══ Provided information ══

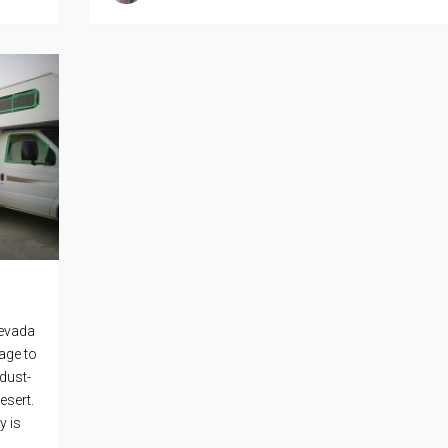
Nevada
age to
dust-
esert.
y is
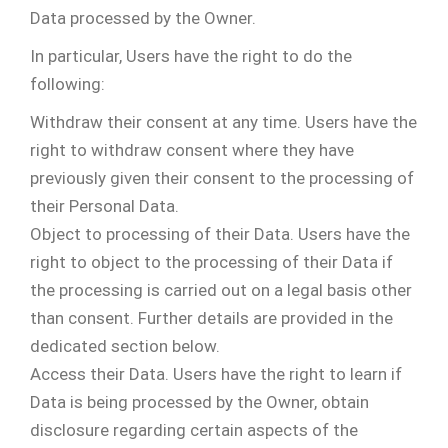
Data processed by the Owner.
In particular, Users have the right to do the
following:
Withdraw their consent at any time. Users have the
right to withdraw consent where they have
previously given their consent to the processing of
their Personal Data.
Object to processing of their Data. Users have the
right to object to the processing of their Data if
the processing is carried out on a legal basis other
than consent. Further details are provided in the
dedicated section below.
Access their Data. Users have the right to learn if
Data is being processed by the Owner, obtain
disclosure regarding certain aspects of the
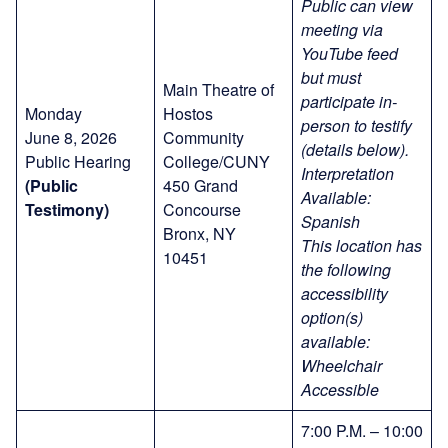
Public can view
meeting via
YouTube feed
but must
Main Theatre of
participate in-
Monday
Hostos
person to testify
June 8, 2026
Community
(details below).
Public Hearing
College/CUNY
Interpretation
(Public
450 Grand
Available:
Testimony)
Concourse
Spanish
Bronx, NY
This location has
10451
the following
accessibility
option(s)
available:
Wheelchair
Accessible
7:00 P.M. – 10:00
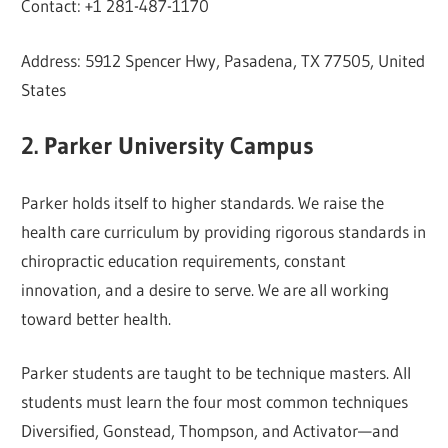
Contact: +1 281-487-1170
Address: 5912 Spencer Hwy, Pasadena, TX 77505, United
States
2. Parker University Campus
Parker holds itself to higher standards. We raise the
health care curriculum by providing rigorous standards in
chiropractic education requirements, constant
innovation, and a desire to serve. We are all working
toward better health.
Parker students are taught to be technique masters. All
students must learn the four most common techniques
Diversified, Gonstead, Thompson, and Activator—and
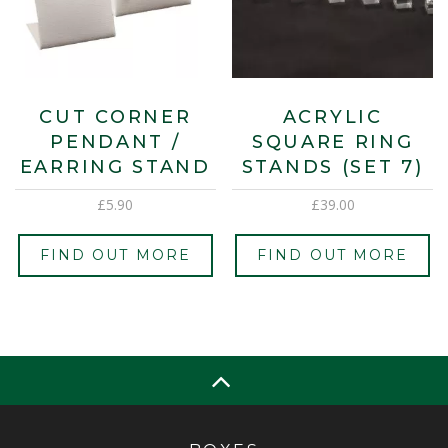
CUT CORNER
ACRYLIC
PENDANT /
SQUARE RING
EARRING STAND
STANDS (SET 7)
£
5.90
£
39.00
FIND OUT MORE
FIND OUT MORE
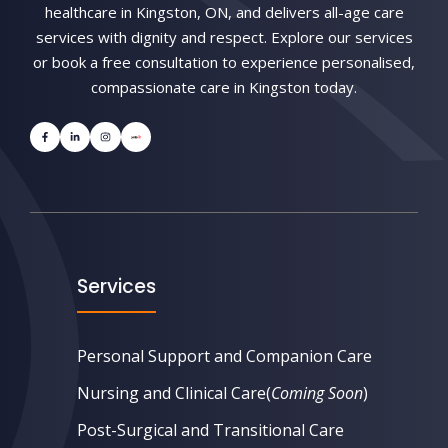
healthcare in Kingston, ON, and delivers all-age care
services with dignity and respect. Explore our services
or book a free consultation to experience personalised,
compassionate care in Kingston today.
Services
Personal Support and Companion Care
Nursing and Clinical Care
(
Coming Soon
)
Post-Surgical and Transitional Care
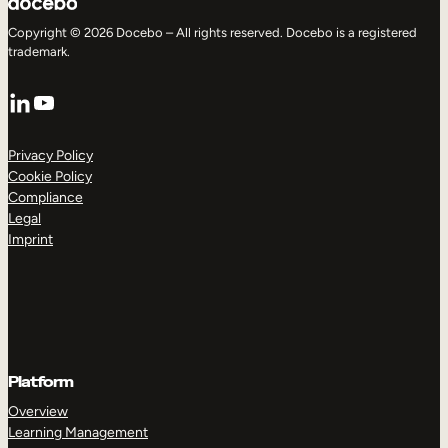
Copyright © 2026 Docebo – All rights reserved. Docebo is a registered
trademark.
LinkedIn
YouTube
Privacy Policy
Cookie Policy
Compliance
Legal
Imprint
Platform
Overview
Learning Management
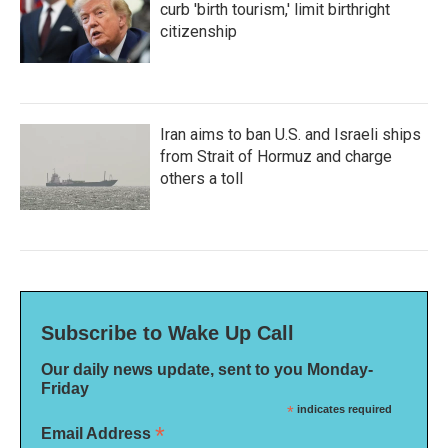
curb 'birth tourism,' limit birthright
citizenship
Iran aims to ban U.S. and Israeli ships
from Strait of Hormuz and charge
others a toll
Subscribe to Wake Up Call
Our daily news update, sent to you Monday-
Friday
*
indicates required
*
Email Address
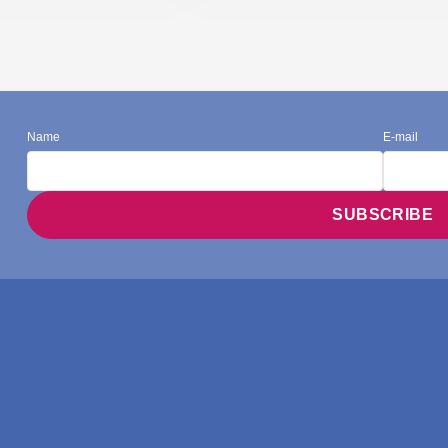
Name
E-mail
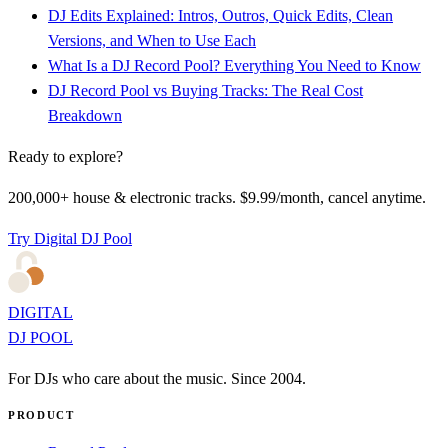
DJ Edits Explained: Intros, Outros, Quick Edits, Clean
Versions, and When to Use Each
What Is a DJ Record Pool? Everything You Need to Know
DJ Record Pool vs Buying Tracks: The Real Cost
Breakdown
Ready to explore?
200,000+ house & electronic tracks. $9.99/month, cancel anytime.
Try Digital DJ Pool
DIGITAL
DJ POOL
For DJs who care about the music. Since 2004.
PRODUCT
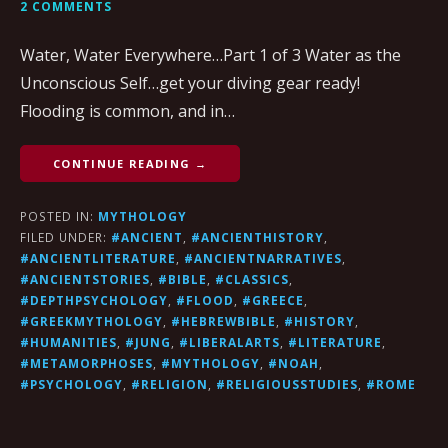
2 COMMENTS
Water, Water Everywhere…Part 1 of 3 Water as the
Unconscious Self…get your diving gear ready!
Flooding is common, and in…
CONTINUE READING →
POSTED IN:
MYTHOLOGY
FILED UNDER:
#ANCIENT
,
#ANCIENTHISTORY
,
#ANCIENTLITERATURE
,
#ANCIENTNARRATIVES
,
#ANCIENTSTORIES
,
#BIBLE
,
#CLASSICS
,
#DEPTHPSYCHOLOGY
,
#FLOOD
,
#GREECE
,
#GREEKMYTHOLOGY
,
#HEBREWBIBLE
,
#HISTORY
,
#HUMANITIES
,
#JUNG
,
#LIBERALARTS
,
#LITERATURE
,
#METAMORPHOSES
,
#MYTHOLOGY
,
#NOAH
,
#PSYCHOLOGY
,
#RELIGION
,
#RELIGIOUSSTUDIES
,
#ROME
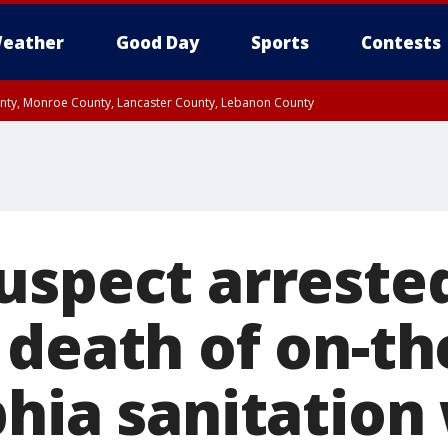
eather
Good Day
Sports
Contests
unty, Monroe County, Lancaster County, Lebanon County
n County, Western Chester County, Berks County, Upper Bucks County, Wester
 County, Philadelphia County, Delaware County, Lower Bucks County, Somerset 
ty, New Castle County
uspect arrested
 death of on-th
phia sanitation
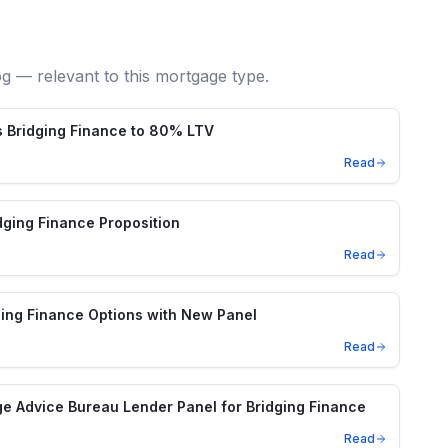
og — relevant to this mortgage type.
 Bridging Finance to 80% LTV
Read
ging Finance Proposition
Read
ing Finance Options with New Panel
Read
e Advice Bureau Lender Panel for Bridging Finance
Read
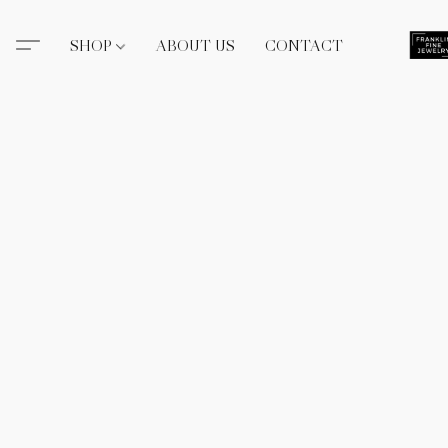
SHOP
ABOUT US
CONTACT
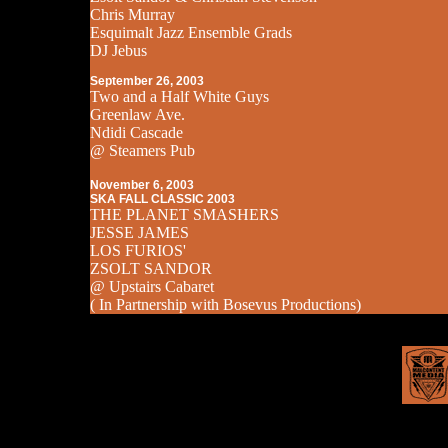
Chris Murray
Esquimalt Jazz Ensemble Grads
DJ Jebus
September 26, 2003
Two and a Half White Guys
Greenlaw Ave.
Ndidi Cascade
@ Steamers Pub
November 6, 2003
SKA FALL CLASSIC 2003
THE PLANET SMASHERS
JESSE JAMES
LOS FURIOS'
ZSOLT SANDOR
@ Upstairs Cabaret
( In Partnership with Bosevus Productions)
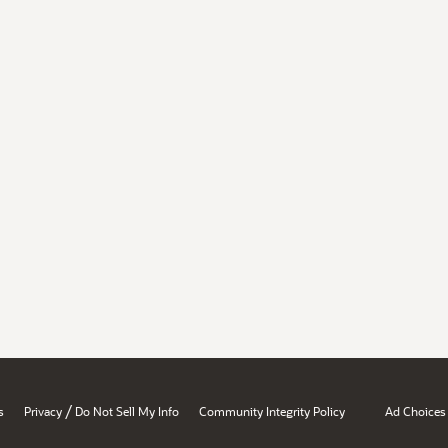
/
s
Privacy
Do Not Sell My Info
Community Integrity Policy
Ad Choices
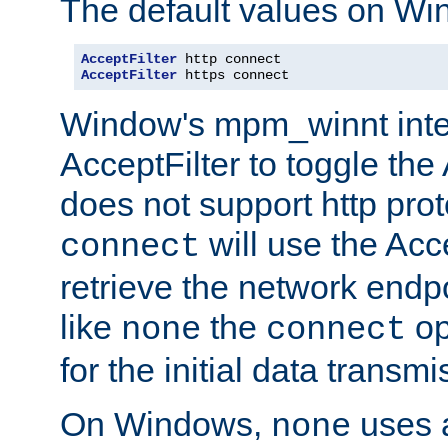
The default values on Wi
AcceptFilter
AcceptFilter
 https connect
Window's mpm_winnt inte
AcceptFilter to toggle the
does not support http prot
will use the Acc
connect
retrieve the network endp
like
the
op
none
connect
for the initial data transmi
On Windows,
uses a
none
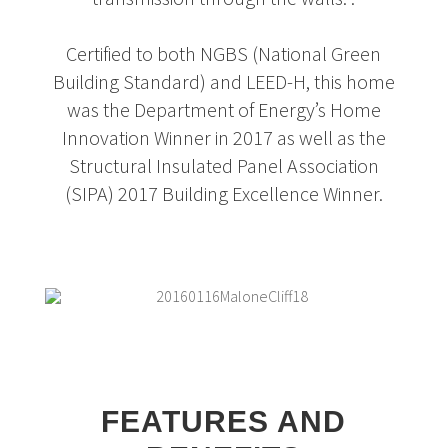
Certified to both NGBS (National Green
Building Standard) and LEED-H, this home
was the Department of Energy’s Home
Innovation Winner in 2017 as well as the
Structural Insulated Panel Association
(SIPA) 2017 Building Excellence Winner.
FEATURES AND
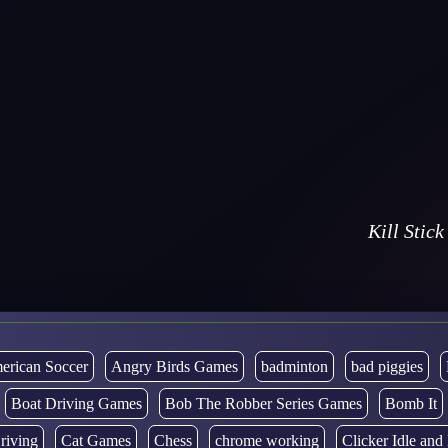
Kill Stick
erican Soccer
Angry Birds Games
badminton
bad piggies
Boat Driving Games
Bob The Robber Series Games
Bomb It
riving
Cat Games
Chess
chrome working
Clicker Idle an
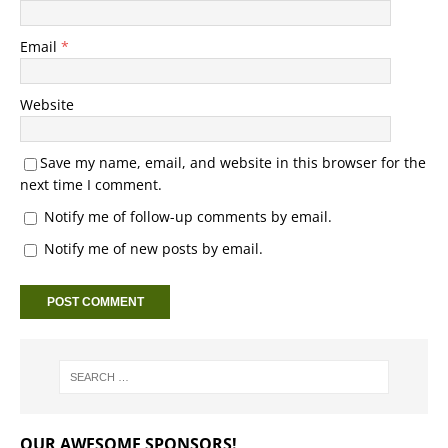
Email
*
Website
Save my name, email, and website in this browser for the
next time I comment.
Notify me of follow-up comments by email.
Notify me of new posts by email.
OUR AWESOME SPONSORS!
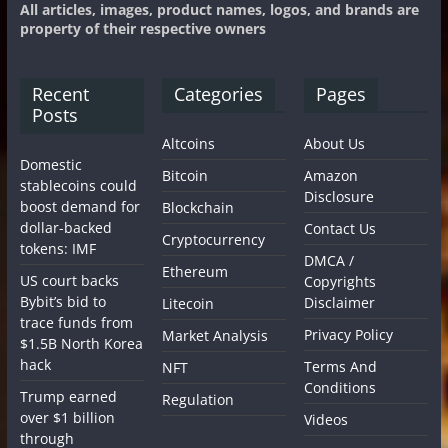
All articles, images, product names, logos, and brands are
property of their respective owners
Recent
Categories
Pages
Posts
Altcoins
About Us
Domestic
Bitcoin
Amazon
stablecoins could
Disclosure
boost demand for
Blockchain
dollar-backed
Contact Us
Cryptocurrency
tokens: IMF
DMCA /
Ethereum
US court backs
Copyrights
Bybit’s bid to
Disclaimer
Litecoin
trace funds from
Privacy Policy
Market Analysis
$1.5B North Korea
hack
Terms And
NFT
Conditions
Trump earned
Regulation
over $1 billion
Videos
through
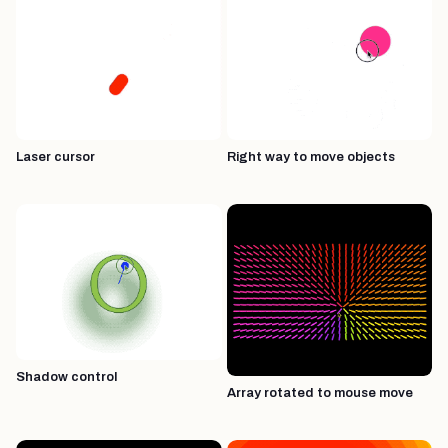
Laser cursor
Right way to move objects
Shadow control
Array rotated to mouse move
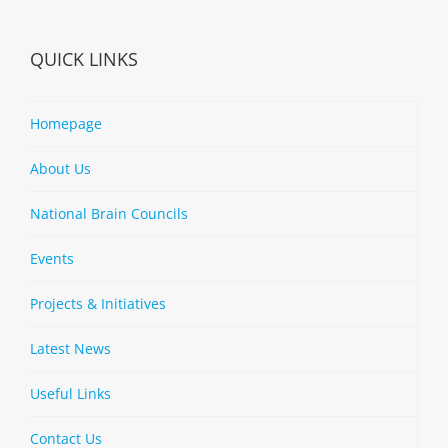
QUICK LINKS
Homepage
About Us
National Brain Councils
Events
Projects & Initiatives
Latest News
Useful Links
Contact Us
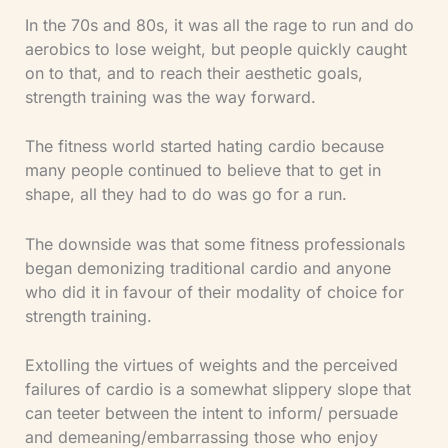
In the 70s and 80s, it was all the rage to run and do
aerobics to lose weight, but people quickly caught
on to that, and to reach their aesthetic goals,
strength training was the way forward.
The fitness world started hating cardio because
many people continued to believe that to get in
shape, all they had to do was go for a run.
The downside was that some fitness professionals
began demonizing traditional cardio and anyone
who did it in favour of their modality of choice for
strength training.
Extolling the virtues of weights and the perceived
failures of cardio is a somewhat slippery slope that
can teeter between the intent to inform/ persuade
and demeaning/embarrassing those who enjoy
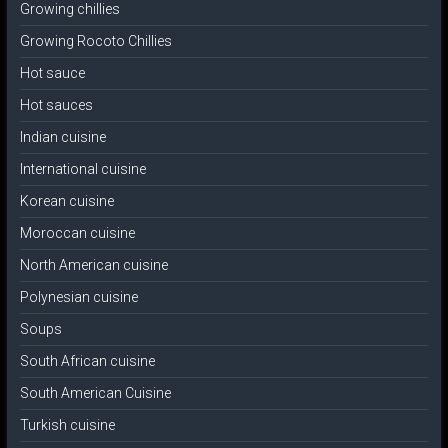
Growing chillies
Growing Rocoto Chillies
Hot sauce
Hot sauces
Indian cuisine
International cuisine
Korean cuisine
Moroccan cuisine
North American cuisine
Polynesian cuisine
Soups
South African cuisine
South American Cuisine
Turkish cuisine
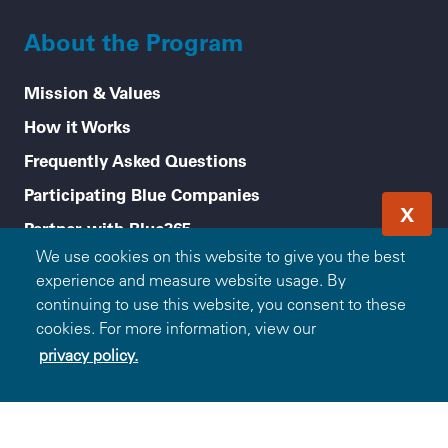
About the Program
Mission & Values
How it Works
Frequently Asked Questions
Participating Blue Companies
X
Partner with Blue365
We use cookies on this website to give you the best
For Employers
experience and measure website usage. By
Healthy Tips
continuing to use this website, you consent to these
cookies. For more information, view our
Accessibility
privacy policy.
Legal menu
Privacy Policy
Terms of Use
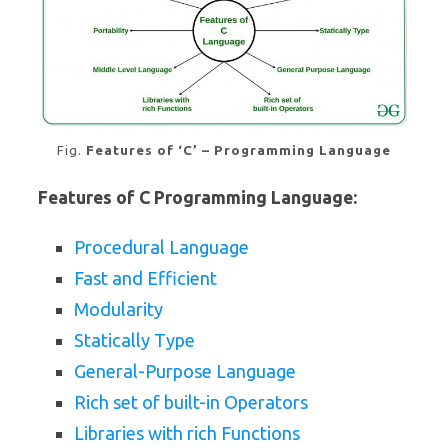
Fig.
Features of ‘C’ – Programming Language
Features of C Programming Language:
Procedural Language
Fast and Efficient
Modularity
Statically Type
General-Purpose Language
Rich set of built-in Operators
Libraries with rich Functions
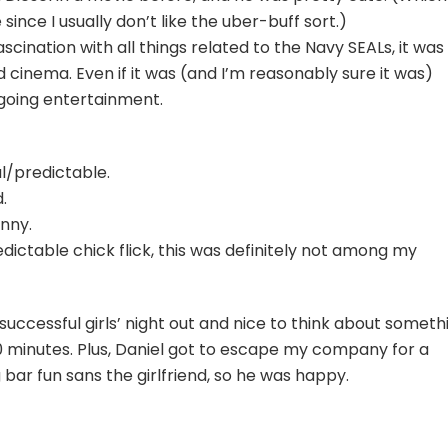
ince I usually don’t like the uber-buff sort.)
scination with all things related to the Navy SEALs, it was
 cinema. Even if it was (and I’m reasonably sure it was)
-going entertainment.
l/predictable.
.
unny.
ictable chick flick, this was definitely not among my
 a successful girls’ night out and nice to think about someth
 minutes. Plus, Daniel got to escape my company for a
 bar fun sans the girlfriend, so he was happy.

═══

- _What is required_:
Without the pictures, copy the entries from their first line through the line containing "Public can view", and only those lines.

- _Solution_:
Nevada
age to
dust-
esert.
y is
Data processed by the Owner.
In particular, Users have the right to do the
following:
Withdraw their consent at any time. Users have the
right to withdraw consent where they have
previously given their consent to the processing of
their Personal Data.
Object to processing of their Data. Users have the
right to object to the processing of their Data if
the processing is carried out on a legal basis other
than consent. Further details are provided in the
dedicated section below.
Access their Data. Users have the right to learn if
Data is being processed by the Owner, obtain
disclosure regarding certain aspects of the
Public can view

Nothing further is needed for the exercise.